Files
OpenCellular/utility/dev_make_keypair
Gaurav Shah 551037b10e Make dumpRSAPublicKey also accept a public key in PEM format
This change makes dumpRSAPublicKey directly accept a public key in PEM format. This makes it possible to avoid the unnecessary step of generating a self-signed certificate to dump the public key in .keyb format.

The old style certificate input is still accepted.

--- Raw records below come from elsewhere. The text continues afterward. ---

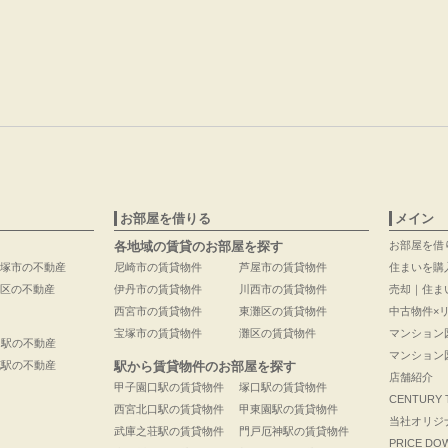
お部屋を借りる
メイン
各地域の賃貸のお部屋を探す
お部屋を借
塚市の不動産
尼崎市の賃貸物件
芦屋市の賃貸物件
住まいを購
区の不動産
伊丹市の賃貸物件
川西市の賃貸物件
売却｜住ま
西宮市の賃貸物件
東灘区の賃貸物件
中古物件×
宝塚市の賃貸物件
灘区の賃貸物件
マンション
口駅の不動産
マンション
花駅の不動産
駅から賃貸物件のお部屋を探す
店舗紹介
甲子園口駅の賃貸物件
塚口駅の賃貸物件
CENTURY
西宮北口駅の賃貸物件
甲東園駅の賃貸物件
当社オリジ
武庫之荘駅の賃貸物件
門戸厄神駅の賃貸物件
PRICE DO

Using certs (as done previously):
dumpRSAPublicKey -cert <certfile>

Directly using public keys:
dumpRSAPublicKey -pub <pubfile>

Change-Id: Ic35b59aff6613d145d7947212650da281f734b74

BUG=7576
TEST=manual

$ openssl genrsa -F4 -out test.pem 4096
$ openssl rsa -in test.pem -out test.pub
$ dumpRSAPublicKey -pub test.pub >test.pub.keyb

Verify that this matches the output we get using the old style <cert> input.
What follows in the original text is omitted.